Monday, November 4, 2013

"The Investigator" by Terry Lenzner (2013)

What began in Selma, Alabama on March 7, 1965 as a peaceful one day protest, degenerated into a 3 week odyssey that wound its way through the Courts and into the living rooms of all America. Terry Lenzner was there. He was a young, idealistic assistant attorney for the Justice Department who had just cut his teeth the year before on the murder of the 3 Civil Rights workers in Philadelphia, Mississippi.

With a clear and crisp style, Mr. Lenzner takes us on a journey through the decades of the Civil Rights Movement; with all its attendant violence and moral outrage; and on into the Watergate Affair and beyond. From his first work with Robert Kennedy’s Department of Justice, and on through his later work as an independent Legal Investigator, he has been a front row participant in much of the history of the 1960’s and 1970’s.

The author defended the Berrigan Brothers for their ant-war activities, which were controversial to even those in the anti-war movement. His portrayal of the men, and their cause, were a bit of an eye opener for me, as the author paints a picture of the nuns and the brothers, taking communion with wine smuggled into the courtroom before the proceedings each day.

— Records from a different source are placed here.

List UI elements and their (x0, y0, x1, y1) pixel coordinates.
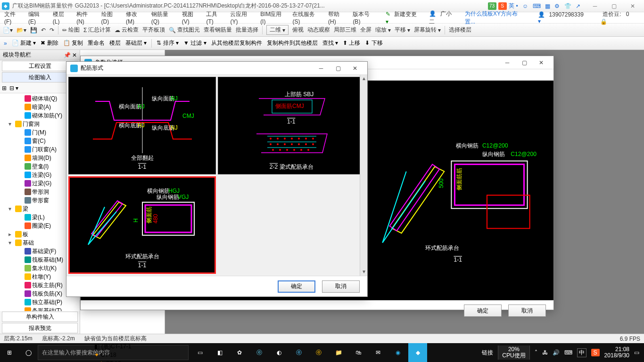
outer-ok-button[interactable]: 确定 (464, 304, 502, 317)
new-change-button[interactable]: ✎ 新建变更 ▾ (383, 9, 426, 26)
tb2-down[interactable]: ⬇ 下移 (365, 39, 382, 47)
dlg-close-button[interactable]: ✕ (347, 63, 363, 74)
tb-rotate[interactable]: 屏幕旋转 ▾ (414, 26, 441, 34)
inner-cancel-button[interactable]: 取消 (322, 280, 360, 293)
tb-top[interactable]: 俯视 (292, 26, 304, 34)
tip-link[interactable]: 为什么筏板XY方向布置... (462, 9, 530, 27)
tb-save[interactable]: 💾 (30, 27, 37, 33)
tab-report[interactable]: 报表预览 (2, 323, 78, 333)
menu-help[interactable]: 帮助(H) (326, 9, 349, 26)
tree-node[interactable]: 条形基础(T) (0, 306, 80, 311)
dlg-min-button[interactable]: ─ (499, 57, 516, 68)
tb-open[interactable]: 📂▾ (17, 27, 26, 33)
dlg-close-button[interactable]: ✕ (533, 57, 550, 68)
tb2-base[interactable]: 基础层 ▾ (125, 39, 147, 47)
explorer-icon[interactable]: 📁 (329, 343, 348, 362)
app-icon[interactable]: ◐ (270, 343, 289, 362)
notifications-icon[interactable]: ▭ (634, 349, 639, 356)
app-icon[interactable]: ◧ (210, 343, 229, 362)
pin-icon[interactable]: 📌 ✕ (64, 52, 77, 58)
tb-orbit[interactable]: 动态观察 (307, 26, 330, 34)
tray-kb-icon[interactable]: ⌨ (564, 349, 572, 356)
tb-local3d[interactable]: 局部三维 (334, 26, 356, 34)
preview-canvas[interactable]: 横向钢筋 C12@200 纵向钢筋 C12@200 侧面筋筋 500 环式配筋承… (363, 81, 553, 300)
menu-file[interactable]: 文件(F) (2, 9, 25, 26)
tb2-sort[interactable]: ⇅ 排序 ▾ (157, 39, 179, 47)
app-icon[interactable]: ◉ (388, 343, 407, 362)
tb2-copyto[interactable]: 复制构件到其他楼层 (267, 39, 318, 47)
menu-edit[interactable]: 编辑(E) (26, 9, 50, 26)
dlg-max-button[interactable]: ▢ (330, 63, 347, 74)
menu-bim[interactable]: BIM应用(I) (258, 9, 289, 26)
mail-icon[interactable]: ✉ (369, 343, 388, 362)
tray-sogou[interactable]: S (591, 349, 600, 356)
taskbar-clock[interactable]: 21:082018/9/30 (604, 346, 629, 359)
scrollbar[interactable]: ▴ ▾ (360, 75, 367, 276)
ggj-icon[interactable]: ◆ (408, 343, 427, 362)
tb-sum[interactable]: Σ 汇总计算 (83, 26, 111, 34)
user-badge[interactable]: 👤 广小二 (427, 9, 462, 27)
tb-draw[interactable]: ✏ 绘图 (62, 26, 80, 34)
tb-selfloor[interactable]: 选择楼层 (449, 26, 471, 34)
tray-ime[interactable]: 中 (577, 348, 586, 357)
tb2-copyfrom[interactable]: 从其他楼层复制构件 (211, 39, 262, 47)
tb-new[interactable]: 📄▾ (3, 27, 13, 33)
inner-ok-button[interactable]: 确定 (278, 280, 315, 293)
tb-2d[interactable]: 二维 ▾ (266, 25, 289, 35)
phone-label[interactable]: 👤 13907298339 ▾ (536, 10, 592, 25)
tb-flat[interactable]: 平齐板顶 (142, 26, 165, 34)
menu-online[interactable]: 在线服务(S) (290, 9, 325, 26)
net-status[interactable]: 链接 (482, 349, 493, 357)
ie-icon-2[interactable]: ⓔ (309, 343, 328, 362)
tb2-rename[interactable]: 重命名 (88, 39, 105, 47)
dlg-max-button[interactable]: ▢ (516, 57, 533, 68)
menu-tool[interactable]: 工具(T) (204, 9, 227, 26)
tb2-find[interactable]: 查找 ▾ (322, 39, 338, 47)
tb2-up[interactable]: ⬆ 上移 (343, 39, 360, 47)
tray-net-icon[interactable]: 🖧 (542, 349, 548, 356)
menu-view[interactable]: 视图(V) (180, 9, 203, 26)
tb-cloudcheck[interactable]: ☁ 云检查 (115, 26, 139, 34)
tray-up-icon[interactable]: ˄ (535, 349, 537, 356)
tb-undo[interactable]: ↶ (41, 27, 46, 33)
tray-vol-icon[interactable]: 🔊 (553, 349, 560, 356)
task-view-icon[interactable]: ▭ (190, 343, 209, 362)
edge-icon[interactable]: ⓔ (289, 343, 308, 362)
menu-version[interactable]: 版本号(B) (350, 9, 380, 26)
tree-collapse-icon[interactable]: ⊟ ▾ (9, 85, 18, 91)
tb-viewrebar[interactable]: 查看钢筋量 (204, 26, 232, 34)
menu-component[interactable]: 构件(N) (74, 9, 98, 26)
tb-redo[interactable]: ↷ (50, 27, 54, 33)
cortana-icon[interactable]: ◯ (19, 349, 38, 356)
start-button[interactable]: ⊞ (0, 343, 19, 362)
outer-cancel-button[interactable]: 取消 (508, 304, 546, 317)
thumb-option-1[interactable]: 横向面筋HJ 纵向面筋NJ 横向底筋HJ 纵向底筋NJ CMJ 全部翻起1-1 (68, 77, 216, 174)
tb-zoom[interactable]: 缩放 ▾ (375, 26, 391, 34)
tb-find[interactable]: 🔍 查找图元 (169, 26, 200, 34)
svg-point-36 (312, 138, 314, 140)
dlg-min-button[interactable]: ─ (313, 63, 330, 74)
menu-floor[interactable]: 楼层(L) (50, 9, 73, 26)
tab-single-input[interactable]: 单构件输入 (2, 312, 78, 322)
menu-rebar[interactable]: 钢筋量(Q) (149, 9, 179, 26)
tree-node[interactable]: 独立基础(P) (0, 298, 80, 306)
menu-cloud[interactable]: 云应用(Y) (228, 9, 257, 26)
ie-icon[interactable]: ⓔ (250, 343, 269, 362)
tb-batchsel[interactable]: 批量选择 (236, 26, 258, 34)
tb2-copy[interactable]: 📋 复制 (63, 39, 83, 47)
thumb-option-2[interactable]: 侧面筋CMJ 上部筋 SBJ 1-1 2-2 梁式配筋承台 (218, 77, 365, 174)
tree-expand-icon[interactable]: ⊞ (2, 85, 7, 91)
cpu-meter[interactable]: 20%CPU使用 (498, 346, 529, 360)
store-icon[interactable]: 🛍 (349, 343, 368, 362)
tb2-new[interactable]: 📄 新建 ▾ (12, 39, 36, 47)
tb2-del[interactable]: ✖ 删除 (41, 39, 58, 47)
tb2-floor[interactable]: 楼层 (109, 39, 121, 47)
tb-full[interactable]: 全屏 (360, 26, 372, 34)
tb2-filter[interactable]: ▼ 过滤 ▾ (183, 39, 206, 47)
tb2-arrow[interactable]: » (4, 40, 7, 47)
menu-draw[interactable]: 绘图(D) (99, 9, 123, 26)
thumb-option-3[interactable]: 横向钢筋HGJ 纵向钢筋VGJ 侧面筋 480 H 环式配筋承台1-1 (68, 176, 216, 274)
app-icon[interactable]: ✿ (230, 343, 249, 362)
menu-modify[interactable]: 修改(M) (124, 9, 148, 26)
tb-pan[interactable]: 平移 ▾ (395, 26, 410, 34)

It should be noted that Mr. Lenzner is Jewish. His account has changed my mind about the sincerity of the Berrigans, whom I considered to be a bit “over the top” in some of their actions. Although I still don’t condone the way they protested, I now understand their motivations more clearly.

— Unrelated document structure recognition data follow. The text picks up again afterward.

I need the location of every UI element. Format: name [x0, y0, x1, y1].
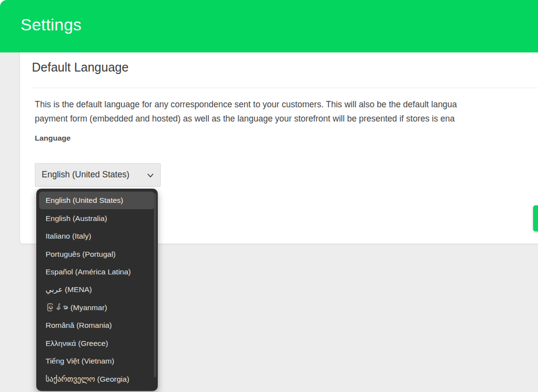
page-header: Settings [0, 0, 538, 52]
language-select[interactable]: English (United States) [35, 163, 161, 187]
chevron-down-icon [147, 172, 154, 179]
language-option[interactable]: English (Australia) [39, 209, 154, 227]
description-line-1: This is the default language for any cor… [35, 98, 457, 112]
language-option[interactable]: Italiano (Italy) [39, 227, 154, 245]
language-option[interactable]: မြန်မာ (Myanmar) [39, 299, 154, 317]
card-divider [32, 88, 538, 88]
language-option[interactable]: Română (Romania) [39, 317, 154, 334]
language-option[interactable]: عربي (MENA) [39, 281, 154, 298]
language-option[interactable]: Español (América Latina) [39, 263, 154, 281]
language-field-label: Language [35, 134, 71, 143]
description-line-2: payment form (embedded and hosted) as we… [35, 112, 457, 126]
card-title: Default Language [32, 60, 128, 74]
language-option-list: English (United States) English (Austral… [36, 192, 158, 388]
language-select-value: English (United States) [42, 170, 129, 180]
language-option[interactable]: Tiếng Việt (Vietnam) [39, 352, 154, 370]
dropdown-scrollbar[interactable] [154, 193, 156, 377]
language-option[interactable]: Português (Portugal) [39, 245, 154, 263]
language-option[interactable]: Ελληνικά (Greece) [39, 335, 154, 352]
language-description: This is the default language for any cor… [35, 98, 457, 125]
language-dropdown: English (United States) English (Austral… [36, 189, 158, 391]
language-option[interactable]: English (United States) [39, 192, 154, 209]
page-title: Settings [21, 15, 81, 34]
language-option[interactable]: საქართველო (Georgia) [39, 370, 154, 388]
save-button[interactable] [533, 205, 538, 231]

I found the Watergate section of this book to be particularly interesting; and although Mr. Lenzner draws a slightly different conclusion than I do as to who started the chain of extortion which was at the heart of the Watergate Affair; the excitement of those times comes to life in his words. He is, after all, the first person to have ever subpoenaed a sitting U.S. President. And, in the end, both sides were the bad guys; with the CIA doing its level best to bring down the President by having him help cover up a botched burglary which he knew nothing of; and the President trying to blackmail the CIA with what he knew about Castro, the Bay of Pigs and even Dealey Plaza. It’s just a case of who was trying to screw the other one first, and more importantly; why?

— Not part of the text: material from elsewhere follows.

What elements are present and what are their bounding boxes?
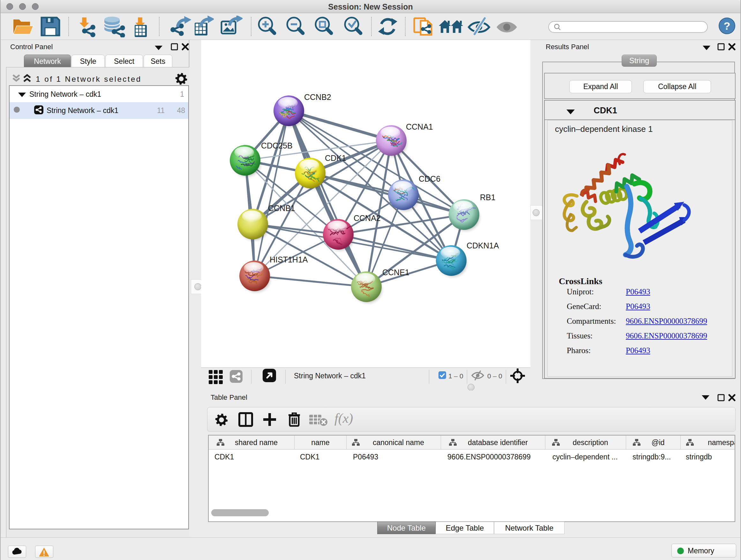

The author has also represented the CIA’s “Dr. Death”; Sidney Gottlieb; an expert in poisons and the man most responsible for the suicide death of Dr. Frank Olson, who jumped from his room at the Statler Hotel in New York on November 28, 1953. Gottlieb’s testimony was instrumental in shedding light on the American government’s use of mind altering drugs to achieve “parity” with the Soviets, who were ahead of us at the time in this area of espionage during the Church Committee Hearings into the operations of the CIA and the MK-ULTRA program. Although the author seemed impressed with Dr. Gottlieb, this reader sees him more for what he was; a monster. Although his motivations may have been pure, his actions were monstrous. But, in the end, he was given immunity in exchange for his testimony.

When Mr. Lenzner moves into the private sector he finds no shortages of clients to serve. When the Mugar family of Boston wanted to purchase the RKO TV station, Channel 7, in Boston they faced a huge hurdle. They had to prove it was in the public’s best interest to have license transferred from General tire, the entity which held title to it at the time, to the Mugar family.

The only way to do that was for Mr. Lenzner to travel to Mexico in search of 2 disgruntled employees of General Tire who had been forced into retirement for their part in a scheme which made the company a lot of money, but got them fired and exiled to Mexico, where they could presumably avoid prosecution.

Carefully courting the 2 former mid-level executives produced a boatload of information involving foreign bank accounts used as political slush funds, as well as skimming of profits from one company to another. Armed with these revelations, Mr. Lenzner was able to successfully make the case for a change in the license. The Mugar family now owned Channel 7 in Boston.

From Civil Rights and Watergate, to his work on the Alaskan pipeline, and the investigations into Princess Diana's death, the Swift Boating of John Kerry, and even the Monica Lewinsky Affair, Mr. Lenzner has been in the forefront of just about every major headline making case in the latter half of the 20th Century. And, aside from Civil Rights and Watergate, many of those cases have had at least an indirect effect on all of us as citizens.

His career is storied and his path has been, at times, arduous. But the results he has attained; both in the form of his accomplishments, as well as the formation of his company, Investigative Group International; have always been the result of a deep seated belief in the proverbial “little guy.” And, who could ask for a better legacy than that?